O resultado é um filme bastante complexo. Primeiro, pela quantidade de personagens: o elenco tem mais de 150 atores. Não há um papel principal, nem mesmo o de Varella (interpretado por Luiz Carlos Vasconcelos), que só pontua a narrativa do longa. Babenco apenas destaca os relatos mais impressionantes de como alguns presos foram parar no inferno de concreto. Por algumas vezes, essa costura de histórias pode confundir o espectador. Mas isso não compromete o clima tenso que envolve as quase três horas de duração do filme.

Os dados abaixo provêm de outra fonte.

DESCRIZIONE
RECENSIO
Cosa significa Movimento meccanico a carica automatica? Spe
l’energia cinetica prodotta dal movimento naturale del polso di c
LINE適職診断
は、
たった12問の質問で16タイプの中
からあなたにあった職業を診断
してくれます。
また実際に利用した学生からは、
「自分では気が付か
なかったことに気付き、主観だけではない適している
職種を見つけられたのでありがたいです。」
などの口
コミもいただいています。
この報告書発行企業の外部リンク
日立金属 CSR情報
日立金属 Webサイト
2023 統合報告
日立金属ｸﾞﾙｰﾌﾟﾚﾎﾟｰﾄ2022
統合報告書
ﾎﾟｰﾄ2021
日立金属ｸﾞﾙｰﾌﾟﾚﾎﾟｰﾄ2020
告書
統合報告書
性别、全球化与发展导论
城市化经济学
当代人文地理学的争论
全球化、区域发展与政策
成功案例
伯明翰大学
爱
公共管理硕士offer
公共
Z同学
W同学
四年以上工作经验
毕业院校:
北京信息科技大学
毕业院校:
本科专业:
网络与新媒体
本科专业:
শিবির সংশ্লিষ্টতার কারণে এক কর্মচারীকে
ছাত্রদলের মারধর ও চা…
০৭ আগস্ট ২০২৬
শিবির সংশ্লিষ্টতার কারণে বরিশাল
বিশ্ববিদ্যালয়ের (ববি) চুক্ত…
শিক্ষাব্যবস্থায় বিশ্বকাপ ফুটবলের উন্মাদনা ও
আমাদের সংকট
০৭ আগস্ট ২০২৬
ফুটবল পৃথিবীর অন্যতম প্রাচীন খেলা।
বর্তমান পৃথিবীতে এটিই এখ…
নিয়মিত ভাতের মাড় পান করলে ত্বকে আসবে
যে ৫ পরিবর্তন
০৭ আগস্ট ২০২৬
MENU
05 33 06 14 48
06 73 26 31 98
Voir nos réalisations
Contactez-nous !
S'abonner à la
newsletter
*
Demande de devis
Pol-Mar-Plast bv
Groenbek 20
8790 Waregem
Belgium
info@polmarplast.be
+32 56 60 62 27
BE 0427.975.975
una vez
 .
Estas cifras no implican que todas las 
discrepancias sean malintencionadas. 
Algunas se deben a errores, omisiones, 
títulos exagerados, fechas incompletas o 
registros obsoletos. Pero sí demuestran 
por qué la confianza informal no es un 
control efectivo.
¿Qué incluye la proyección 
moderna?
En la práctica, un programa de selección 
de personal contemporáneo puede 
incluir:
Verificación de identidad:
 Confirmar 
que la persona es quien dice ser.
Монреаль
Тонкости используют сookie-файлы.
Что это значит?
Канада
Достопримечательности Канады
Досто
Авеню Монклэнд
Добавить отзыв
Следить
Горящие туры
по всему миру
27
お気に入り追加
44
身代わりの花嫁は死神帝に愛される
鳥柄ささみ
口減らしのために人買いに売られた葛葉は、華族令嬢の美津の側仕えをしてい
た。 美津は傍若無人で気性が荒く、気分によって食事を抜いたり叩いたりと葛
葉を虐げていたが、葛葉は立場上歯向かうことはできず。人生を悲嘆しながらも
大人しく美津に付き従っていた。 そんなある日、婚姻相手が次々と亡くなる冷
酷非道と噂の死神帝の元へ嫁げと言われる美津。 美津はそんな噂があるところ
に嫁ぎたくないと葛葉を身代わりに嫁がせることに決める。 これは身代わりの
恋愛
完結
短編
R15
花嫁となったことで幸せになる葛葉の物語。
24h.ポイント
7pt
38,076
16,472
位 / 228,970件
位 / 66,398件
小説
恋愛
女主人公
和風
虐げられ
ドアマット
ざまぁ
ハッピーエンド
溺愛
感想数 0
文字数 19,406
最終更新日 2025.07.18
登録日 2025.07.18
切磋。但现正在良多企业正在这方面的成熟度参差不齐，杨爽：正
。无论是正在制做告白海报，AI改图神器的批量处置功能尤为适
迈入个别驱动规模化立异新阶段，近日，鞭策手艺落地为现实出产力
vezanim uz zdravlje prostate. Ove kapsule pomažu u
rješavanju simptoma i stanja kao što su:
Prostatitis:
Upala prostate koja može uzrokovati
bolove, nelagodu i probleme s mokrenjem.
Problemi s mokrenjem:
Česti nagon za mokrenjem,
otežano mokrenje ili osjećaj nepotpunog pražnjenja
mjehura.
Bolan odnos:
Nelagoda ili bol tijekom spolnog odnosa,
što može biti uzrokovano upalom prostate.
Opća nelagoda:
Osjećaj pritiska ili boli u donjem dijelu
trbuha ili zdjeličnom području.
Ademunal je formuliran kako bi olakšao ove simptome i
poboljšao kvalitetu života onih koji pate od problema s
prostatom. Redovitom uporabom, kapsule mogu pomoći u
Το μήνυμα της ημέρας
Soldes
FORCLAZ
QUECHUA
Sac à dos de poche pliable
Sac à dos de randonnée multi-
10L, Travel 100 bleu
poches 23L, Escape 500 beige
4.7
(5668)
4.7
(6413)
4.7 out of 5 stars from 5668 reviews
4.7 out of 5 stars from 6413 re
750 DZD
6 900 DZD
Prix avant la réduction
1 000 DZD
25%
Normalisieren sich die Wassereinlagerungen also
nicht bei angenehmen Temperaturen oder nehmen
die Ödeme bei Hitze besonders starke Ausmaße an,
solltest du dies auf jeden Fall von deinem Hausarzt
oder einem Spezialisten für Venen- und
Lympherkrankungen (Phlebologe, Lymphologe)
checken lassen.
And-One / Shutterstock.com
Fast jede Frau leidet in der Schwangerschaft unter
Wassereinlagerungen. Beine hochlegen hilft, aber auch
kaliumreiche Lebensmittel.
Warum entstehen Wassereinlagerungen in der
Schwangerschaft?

Outro bom aspecto de Carandiru é o leque de boas atuações, vindas desde veteranos até novatos. Milton Gonçalves, por exemplo, vive o momento mais emocionante do filme. O ator interpreta um detento que, depois de décadas atrás das grades, está prestes a ter sua liberdade de volta. O galã Rodrigo Santoro, por sua vez, convence como o travesti apaixonado Lady Di. Já o sempre ótimo Wagner Moura despe-se de seu sotaque naturalmente soteropolitano e encarna um verdadeiro “mano” da periferia de São Paulo.

O grande desafio de Babenco, porém, ficou para o fim: traduzir em imagens o massacre de 1992, quando 111 presos morreram durante a invasão da Polícia Militar para conter uma rebelião. O diretor acerta ao manter o tom parcial adotado no livro Varella, que ouviu apenas os relatos dos detentos sobre a tragédia. Aí está o ponto mais alto do filme. Babenco não poupa o público de cenas chocantes – e retorna ao cinema de denúncia social que marcou o início de sua carreira, com filmes como Pixote.

Depois de uma década, esta é a primeira vez que o massacre de 92 é retratado na ficção. O mais importante, porém, é que não sejam necessários mais dez anos para que cada vez mais brasileiros conheçam de perto o episódio – que se encaixa perfeitamente na categoria de uma das maiores vergonhas nacionais.